Landlords guide to serving notices – Part 1 – method of service

There are several elements that affect the validity of a notice – the form, the content, the method of service and the deemed date and time of service.


In this article I consider contractual and statutory provisions for method of service. If you don’t have time to read the full article skip to the Summary section.


Contractual Provisions


The method of service used to serve any notice should exactly accord with the relevant clause(s) in the Tenancy Agreement. The clauses within the Tenancy Agreement that cover how any notices should be served should be easy enough for someone with no legal knowledge to understand, otherwise they could be deemed unfair and therefore unenforceable.


The syntax of any contractual provision covering method of service will be similar to the following:


A notice given to a party under or in connection with this lease:


[shall] or [may] be:

(i) delivered personally; or

(ii) sent by commercial courier; or

(iii) sent by first-class post or recorded or special delivery; or

(iv) sent by e-Mail [provided that a confirmatory copy is delivered personally , sent by commercial courier or sent by first-class post or recorded or special delivery on the same day]


Mandatory or permissive provisions


It is a good idea to specify the acceptable methods of notice and also to be clear as to whether these methods are mandatory or permissive.


If the methods are mandatory they will be strictly applied and if they are not followed the notice will be invalid: if personal service is required and the notice is sent by post it will be invalid even if it is fact received.

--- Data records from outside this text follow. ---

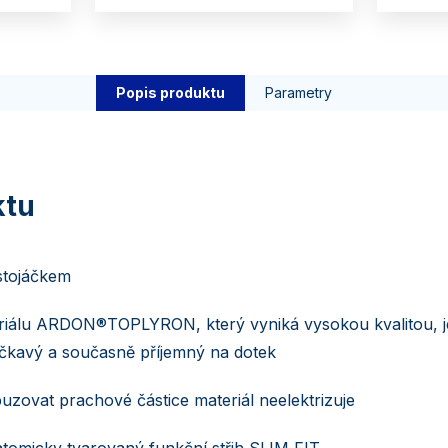
Popis produktu
Parametry
stojáčkem
riálu ARDON®TOPLYRON, který vyniká vysokou kvalitou, j
ačkavý a současně příjemný na dotek
uzovat prachové částice materiál neelektrizuje
atomicky tvarovaný funkční střih SLIM FIT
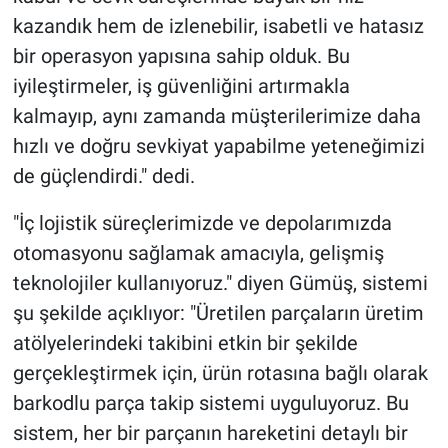
kazandık hem de izlenebilir, isabetli ve hatasız
bir operasyon yapısına sahip olduk. Bu
iyileştirmeler, iş güvenliğini artırmakla
kalmayıp, aynı zamanda müşterilerimize daha
hızlı ve doğru sevkiyat yapabilme yeteneğimizi
de güçlendirdi." dedi.
"İç lojistik süreçlerimizde ve depolarımızda
otomasyonu sağlamak amacıyla, gelişmiş
teknolojiler kullanıyoruz." diyen Gümüş, sistemi
şu şekilde açıklıyor: "Üretilen parçaların üretim
atölyelerindeki takibini etkin bir şekilde
gerçekleştirmek için, ürün rotasına bağlı olarak
barkodlu parça takip sistemi uyguluyoruz. Bu
sistem, her bir parçanın hareketini detaylı bir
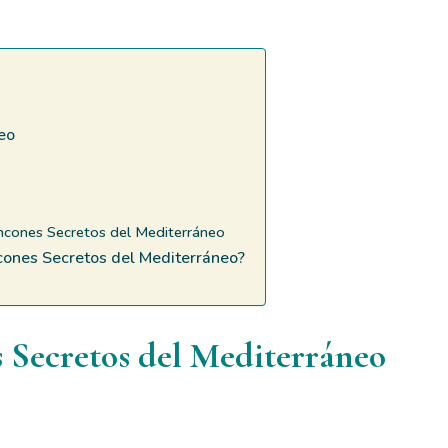
eo
incones Secretos del Mediterráneo
cones Secretos del Mediterráneo?
 Secretos del Mediterráneo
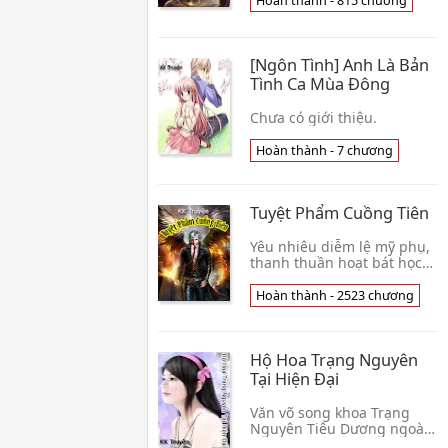
Hoàn thành - 815 chương
thế, không ngờ lại phụ
thân vào một cái kẻ ngu
trên người, dứt khoát giả
[Ngôn Tình] Anh Là Bản
ngu đứng đờ người ra đến
Tình Ca Mùa Đông
Chưa có giới thiệu.
Hoàn thành - 7 chương
Tuyệt Phẩm Cuồng Tiên
Yêu nhiêu diễm lệ mỹ phụ,
thanh thuần hoạt bát học
sinh muội, bạo lực cảnh
hoa, vạn người nhìn chăm
Hoàn thành - 2523 chương
chú mỹ nữ ngôi sao lớn,
băng sơn nữ Tổng giám
đốc, tuyệt sắc song bào
Hộ Hoa Trạng Nguyên
thai, áo trắng nữ thiên sứ,
Tại Hiện Đại
Văn võ song khoa Trạng
Nguyên Tiêu Dương ngoài
ý muốn xuyên việt đến hiện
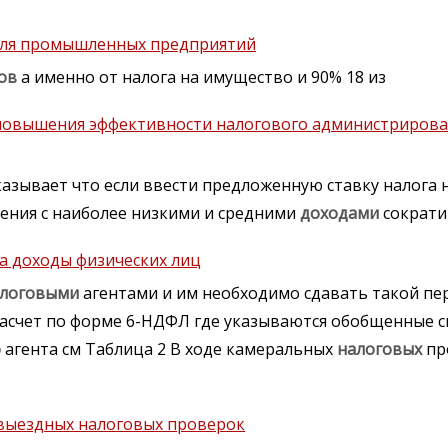
для промышленных предприятий
ов
а именно от налога на имущество и 90% 18 из
 повышения эффективности налогового администрирова
азывает что если ввести предложенную ставку налога 
ления с наиболее низкими и средними
доходами
сократи
на доходы физических лиц
логовыми
агентами и им необходимо сдавать такой пе
расчет по форме 6-НДФЛ где указываются обобщенные с
о
агента см Таблица 2 В ходе камеральных
налоговых
пр
выездных налоговых проверок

If the methods are permissive, service by another method will not invalidate the notice, provided it is in fact received.


The use of the word “shall” makes these methods mandatory whereas “may” will make them permissive. Other wording can also be used which will achieve a similar effect so the provision should be read and followed carefully to ensure that the notice is not invalidated by sending it using the incorrect method.


Common methods of serving notice


Some of the common methods of giving notice include:


a) Personal delivery: this will include use of a courier or other agent to serve the notice, though these methods can be specified separately.


b) Post: this may include first class post, Special Delivery and Signed For. Special Delivery or Signed For are more preferable to first class post as they provide a record of receipt.


c) E-mail: though e-mail is popular, consideration needs to be given to possibility of non delivery of the notice sent in this way.


Statutory Provisions


Landlord and Tenant Act 1927, section 23


…notice …may be served on the person on whom it is to be served either personally, or by leaving it for him at his last known place of abode in England or Wales, or by sending it through the post in a registered letter addressed to him there …


Law of Property Act 1925, section 196


…notice …shall be sufficiently served if it is left at the last-known place of abode or business in the United Kingdom of the lessee, …or …left …on the land or any house …comprised in the lease …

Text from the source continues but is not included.